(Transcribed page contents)
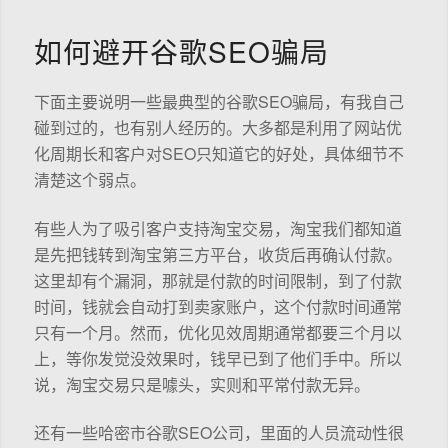
如何避开谷歌SEO骗局
下面主要说明一些最典型的谷歌SEO骗局，有我自己
碰到过的，也有别人经历的。大多都是利用了网站优
化周期长和客户对SEO只知道它的好处，具体细节不
清楚这个弱点。
有些人为了吸引客户支持淘宝交易，淘宝我们都知道
是先把钱转到淘宝第三方平台，收货后再确认付款。
这里却有个漏洞，那就是付款的时间限制，到了付款
时间，钱就会自动打到卖家账户，这个付款时间通常
只有一个月。然而，优化见效周期通常都要三个月以
上，等你发觉没效果时，钱早已到了他们手中。所以
说，淘宝交易只是噱头，实则和平常付款无异。
还有一些哈密市谷歌SEO公司，里面的人员流动性很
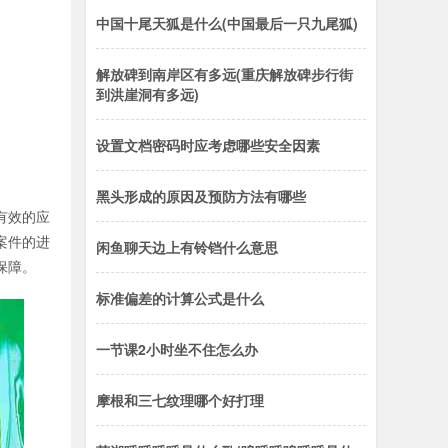
中国十尾天狐是什么(中国最后一只九尾狐)
解放碑到南岸区有多远(重庆解放碑步行街
到洪崖洞有多远)
设置文档密码时应考虑哪些安全因素
黑头形成的原因及预防方法有哪些
有效的应
案件的进
闲鱼聊天边上有铃铛什么意思
保障。
标准偏差的计算公式是什么
一节课2小时坐不住怎么办
摩根和三七纹理哪个好打理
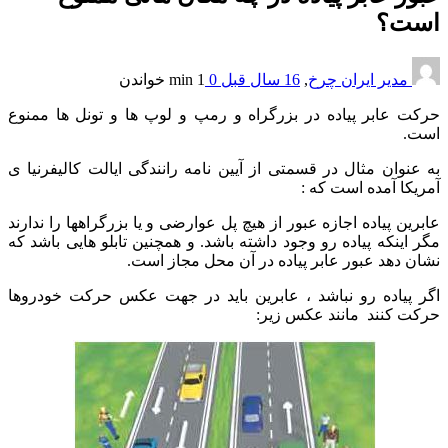
است؟
مدیر ایران چرخ
,
16 سال قبل
0
1 min
خواندن
حرکت عابر پیاده در بزرگراه و رمپ و لوپ ها و تونل ها ممنوع
است.
به عنوان مثال در قسمتی از آیین نامه رانندگی ایالت کالیفرنیا ی
آمریکا آمده است که :
عابرین پیاده اجازه عبور از هیچ پل عوارضی و یا بزرگراهها را ندارند
مگر اینکه پیاده رو وجود داشته باشد. و همچنین تابلو هایی باشد که
نشان دهد عبور عابر پیاده در آن محل مجاز است.
اگر پیاده رو نباشد ، عابرین باید در جهت عکس حرکت خودروها
حرکت کنند مانند عکس زیر:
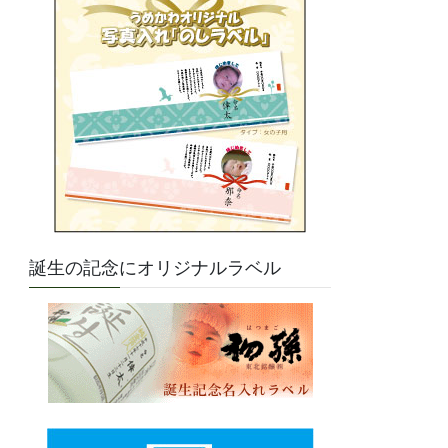
誕生の記念にオリジナルラベル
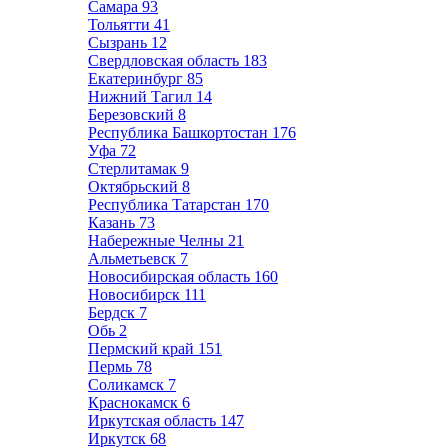
Самара
93
Тольятти
41
Сызрань
12
Свердловская область
183
Екатеринбург
85
Нижний Тагил
14
Березовский
8
Республика Башкортостан
176
Уфа
72
Стерлитамак
9
Октябрьский
8
Республика Татарстан
170
Казань
73
Набережные Челны
21
Альметьевск
7
Новосибирская область
160
Новосибирск
111
Бердск
7
Обь
2
Пермский край
151
Пермь
78
Соликамск
7
Краснокамск
6
Иркутская область
147
Иркутск
68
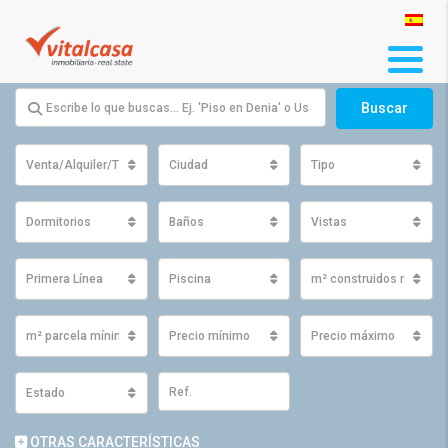
Buscar
Venta/Alquiler/Traspaso
Ciudad
Tipo
Dormitorios
Baños
Vistas
Primera Línea
Piscina
m² construidos mínimo
m² parcela mínimos
Precio mínimo
Precio máximo
Estado
OTRAS CARACTERÍSTICAS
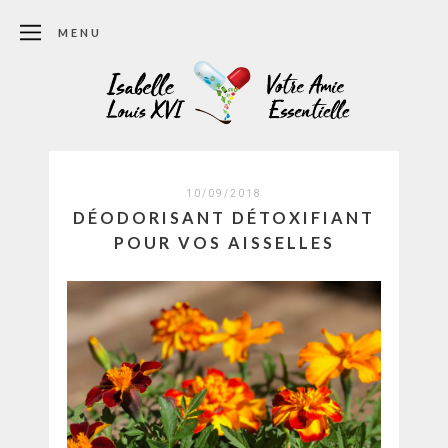
MENU
10/09/2018
DÉODORISANT DÉTOXIFIANT
POUR VOS AISSELLES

— YOUR INSTRUCTIONS —
Could the entries above be retyped exactly, with the pictures left out?

— ANSWER SPACE —
如何避开谷歌SEO骗局
下面主要说明一些最典型的谷歌SEO骗局，有我自己
碰到过的，也有别人经历的。大多都是利用了网站优
化周期长和客户对SEO只知道它的好处，具体细节不
清楚这个弱点。
有些人为了吸引客户支持淘宝交易，淘宝我们都知道
是先把钱转到淘宝第三方平台，收货后再确认付款。
这里却有个漏洞，那就是付款的时间限制，到了付款
时间，钱就会自动打到卖家账户，这个付款时间通常
只有一个月。然而，优化见效周期通常都要三个月以
上，等你发觉没效果时，钱早已到了他们手中。所以
说，淘宝交易只是噱头，实则和平常付款无异。
还有一些哈密市谷歌SEO公司，里面的人员流动性很
中国十尾天狐是什么(中国最后一只九尾狐)
解放碑到南岸区有多远(重庆解放碑步行街
到洪崖洞有多远)
设置文档密码时应考虑哪些安全因素
黑头形成的原因及预防方法有哪些
有效的应
案件的进
闲鱼聊天边上有铃铛什么意思
保障。
标准偏差的计算公式是什么
一节课2小时坐不住怎么办
摩根和三七纹理哪个好打理
است؟
مدیر ایران چرخ
,
16 سال قبل
0
1 min
خواندن
حرکت عابر پیاده در بزرگراه و رمپ و لوپ ها و تونل ها ممنوع
است.
به عنوان مثال در قسمتی از آیین نامه رانندگی ایالت کالیفرنیا ی
آمریکا آمده است که :
عابرین پیاده اجازه عبور از هیچ پل عوارضی و یا بزرگراهها را ندارند
مگر اینکه پیاده رو وجود داشته باشد. و همچنین تابلو هایی باشد که
نشان دهد عبور عابر پیاده در آن محل مجاز است.
اگر پیاده رو نباشد ، عابرین باید در جهت عکس حرکت خودروها
حرکت کنند مانند عکس زیر:
誕生の記念にオリジナルラベル
Самара
93
Тольятти
41
Сызрань
12
Свердловская область
183
Екатеринбург
85
Нижний Тагил
14
Березовский
8
Республика Башкортостан
176
Уфа
72
Стерлитамак
9
Октябрьский
8
Республика Татарстан
170
Казань
73
Набережные Челны
21
Альметьевск
7
Новосибирская область
160
Новосибирск
111
Бердск
7
Обь
2
Пермский край
151
Пермь
78
Соликамск
7
Краснокамск
6
Иркутская область
147
Иркутск
68
Buscar
Venta/Alquiler/Traspaso
Ciudad
Tipo
Dormitorios
Baños
Vistas
Primera Línea
Piscina
m² construidos mínimo
m² parcela mínimos
Precio mínimo
Precio máximo
Estado
OTRAS CARACTERÍSTICAS
MENU
10/09/2018
DÉODORISANT DÉTOXIFIANT
POUR VOS AISSELLES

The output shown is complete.